Hay utopías que acaban convirtiéndose en pesadillas. Que les pregunten si no a los que acudieron el 1-O a poner en pie una república idílica llenando urnas chinas y se encontraron con que la ley dispone de algunos mecanismos para impedir que se la ignore; descubrimiento amargo que a algunos, según han  declarado esta semana en el Tribunal Supremo, los afligió hasta el extremo de las lágrimas.

También sabemos, lo hemos visto, que a otros la contrariedad y el desengaño los llevaron a arrojar adoquines y vallas metálicas a las fuerzas del orden, aunque se ha de entender que estas conductas, en tanto que provocadas por los abyectos uniformados, son la expresión justificada de la pesadumbre cívica que provoca la frustración de la utopía. 

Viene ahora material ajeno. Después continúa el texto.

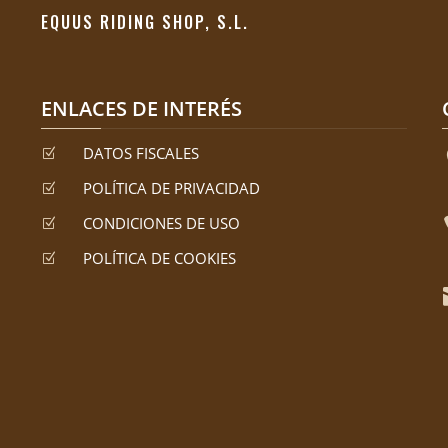
EQUUS RIDING SHOP, S.L.
ENLACES DE INTERÉS
DATOS FISCALES
Z
POLÍTICA DE PRIVACIDAD
Z
CONDICIONES DE USO
Z
POLÍTICA DE COOKIES
Z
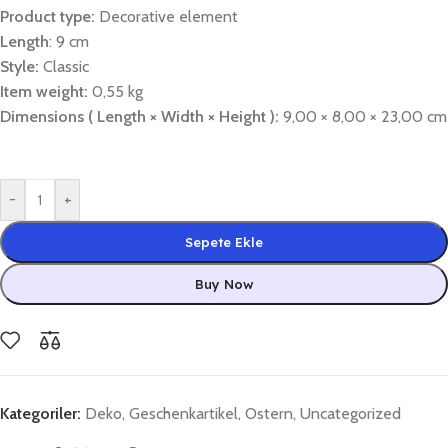
Product type:
Decorative element
Length
: 9 cm
Style:
Classic
Item weight:
0,55 kg
Dimensions ( Length × Width × Height ):
9,00 × 8,00 × 23,00 cm
-
+
Sepete Ekle
Buy Now
Kategoriler:
Deko
,
Geschenkartikel
,
Ostern
,
Uncategorized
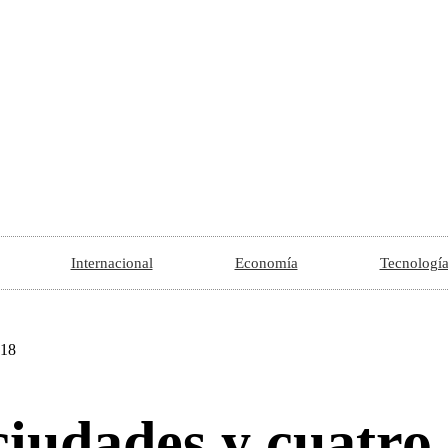
Internacional
Economía
Tecnologí
ciudades y cuatro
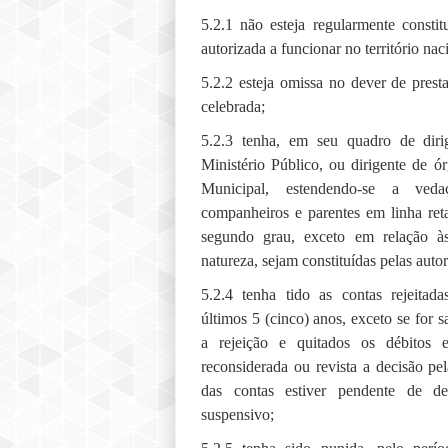
5.2.1 não esteja regularmente constitu
autorizada a funcionar no território nac
5.2.2 esteja omissa no dever de presta
celebrada;
5.2.3 tenha, em seu quadro de dir
Ministério Público, ou dirigente de 
Municipal, estendendo-se a veda
companheiros e parentes em linha reta,
segundo grau, exceto em relação às
natureza, sejam constituídas pelas autor
5.2.4 tenha tido as contas rejeitad
últimos 5 (cinco) anos, exceto se for 
a rejeição e quitados os débitos 
reconsiderada ou revista a decisão pel
das contas estiver pendente de de
suspensivo;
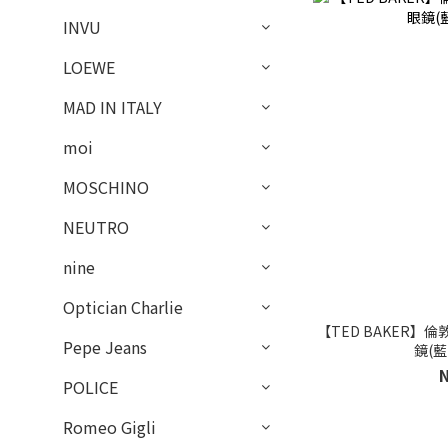
INVU
LOEWE
MAD IN ITALY
moi
MOSCHINO
NEUTRO
nine
Optician Charlie
【TED BAKER
Pepe Jeans
鏡(藍)
POLICE
Romeo Gigli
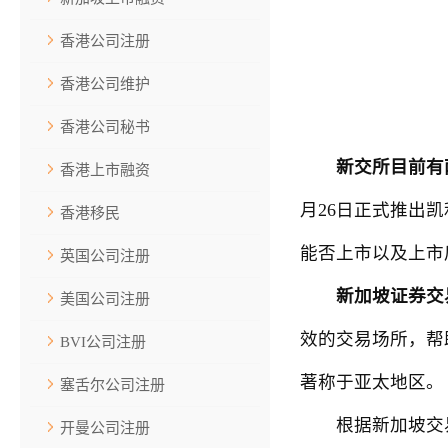
香港公司注册
香港公司维护
香港公司秘书
新交所目前有两
香港上市融资
月26日正式推出凯
香港移民
能否上市以及上市
英国公司注册
新加坡证券交
美国公司注册
效的交易场所，帮
BVI公司注册
著称于亚太地区。
塞舌尔公司注册
根据新加坡交易所最
开曼公司注册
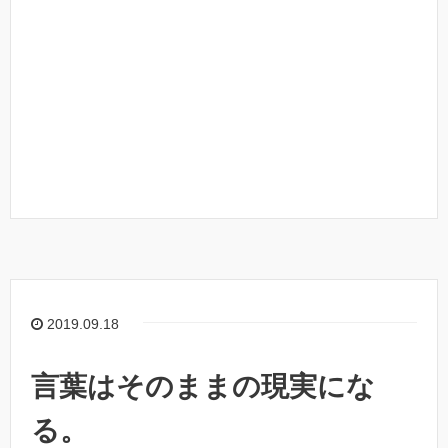
2019.09.18
言葉はそのままの現実にな
る。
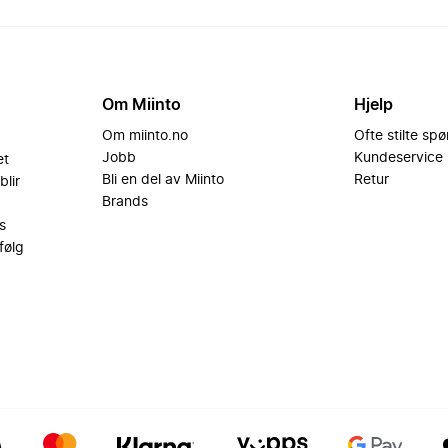
Om Miinto
Hjelp
Om miinto.no
Ofte stilte sp
Jobb
Kundeservice
et
Bli en del av Miinto
Retur
blir
Brands
s
følg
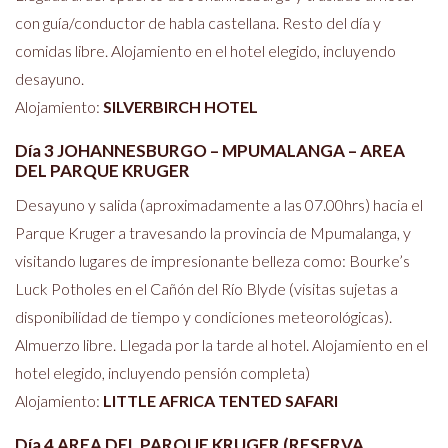
con guía/conductor de habla castellana. Resto del día y
comidas libre. Alojamiento en el hotel elegido, incluyendo
desayuno.
Alojamiento:
SILVERBIRCH HOTEL
Día 3 JOHANNESBURGO – MPUMALANGA – AREA
DEL PARQUE KRUGER
Desayuno y salida (aproximadamente a las 07.00hrs) hacia el
Parque Kruger a travesando la provincia de Mpumalanga, y
visitando lugares de impresionante belleza como: Bourke’s
Luck Potholes en el Cañón del Río Blyde (visitas sujetas a
disponibilidad de tiempo y condiciones meteorológicas).
Almuerzo libre. Llegada por la tarde al hotel. Alojamiento en el
hotel elegido, incluyendo pensión completa)
Alojamiento:
LITTLE AFRICA TENTED SAFARI
Día 4 AREA DEL PARQUE KRUGER (RESERVA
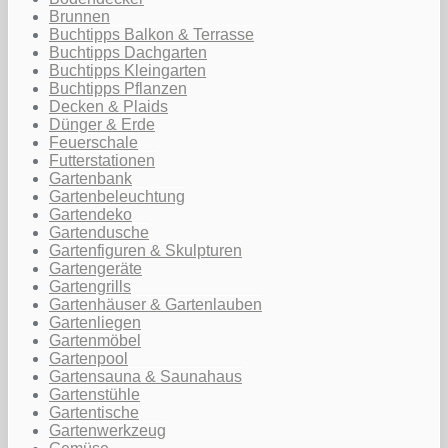
Brunnen
Buchtipps Balkon & Terrasse
Buchtipps Dachgarten
Buchtipps Kleingarten
Buchtipps Pflanzen
Decken & Plaids
Dünger & Erde
Feuerschale
Futterstationen
Gartenbank
Gartenbeleuchtung
Gartendeko
Gartendusche
Gartenfiguren & Skulpturen
Gartengeräte
Gartengrills
Gartenhäuser & Gartenlauben
Gartenliegen
Gartenmöbel
Gartenpool
Gartensauna & Saunahaus
Gartenstühle
Gartentische
Gartenwerkzeug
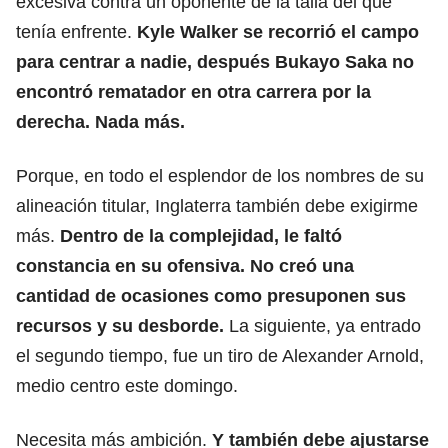
excesiva contra un oponente de la talla del que
tenía enfrente.
Kyle Walker
se recorrió el campo
para centrar a nadie, después Bukayo Saka no
encontró rematador en otra carrera por la
derecha. Nada más.
Porque, en todo el esplendor de los nombres de su
alineación titular, Inglaterra también debe exigirme
más.
Dentro de la complejidad, le faltó
constancia en su ofensiva. No creó una
cantidad de ocasiones como presuponen sus
recursos y su desborde.
La siguiente, ya entrado
el segundo tiempo, fue un tiro de Alexander Arnold,
medio centro este domingo.
Necesita más ambición.
Y también debe ajustarse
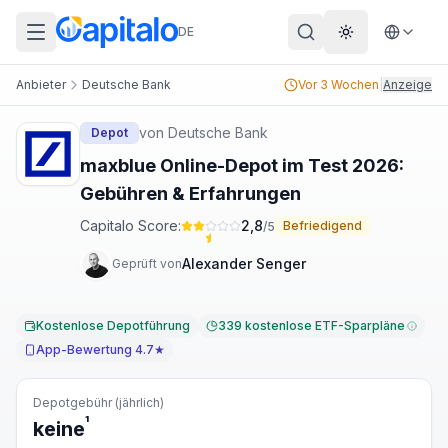
DE
Theme wechs
Anbieter
Deutsche Bank
Vor 3 Wochen
|
Anzeige
von
Deutsche Bank
Depot
maxblue Online-Depot im Test 2026:
Gebühren & Erfahrungen
Capitalo Score:
2,8
Befriedigend
/5
Alexander Senger
Geprüft von
Kostenlose Depotführung
339 kostenlose ETF-Sparpläne
App-Bewertung 4.7★
Depotgebühr (jährlich)
¹
keine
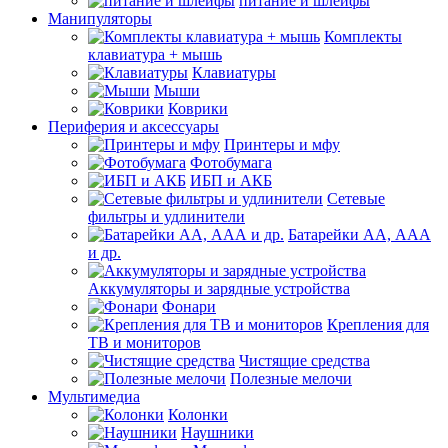
питание и шлейфы
Манипуляторы
Комплекты
клавиатура + мышь
Клавиатуры
Мыши
Коврики
Периферия и аксессуары
Принтеры и мфу
Фотобумага
ИБП и АКБ
Сетевые
фильтры и удлинители
Батарейки АА, ААА
и др.
Аккумуляторы и зарядные устройства
Фонари
Крепления для
ТВ и мониторов
Чистящие средства
Полезные мелочи
Мультимедиа
Колонки
Наушники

Que una utopía dada termine como el rosario de la aurora no quiere decir, sin embargo, que lo utópico sea necesariamente nocivo. De hecho, el resultado de las elecciones del pasado 28 de abril invita a plantearse la hipótesis de que nuestros políticos, tan pragmáticos y calculadores, pensaran en cambiar de estrategia y cedieran por una vez al sueño utópico. Con ello se nos abrirían posibilidades insospechadas, y tampoco está muy claro que el cálculo cicatero, a aquellos que se inclinaron por él como criterio rector de sus actos, les haya dado grandes réditos.

Las urnas, siendo realistas y rigurosos, sólo han acreditado a tres grandes triunfadores: el PSOE de Sánchez, la ERC de Junqueras y el PNV de Urkullu. O lo que viene a ser lo mismo, las opciones de quienes, desoyendo el coro de dinamiteros y de cenizos de distinto signo, se han atrevido a imaginar un camino para recobrar una convivencia practicable entre españoles.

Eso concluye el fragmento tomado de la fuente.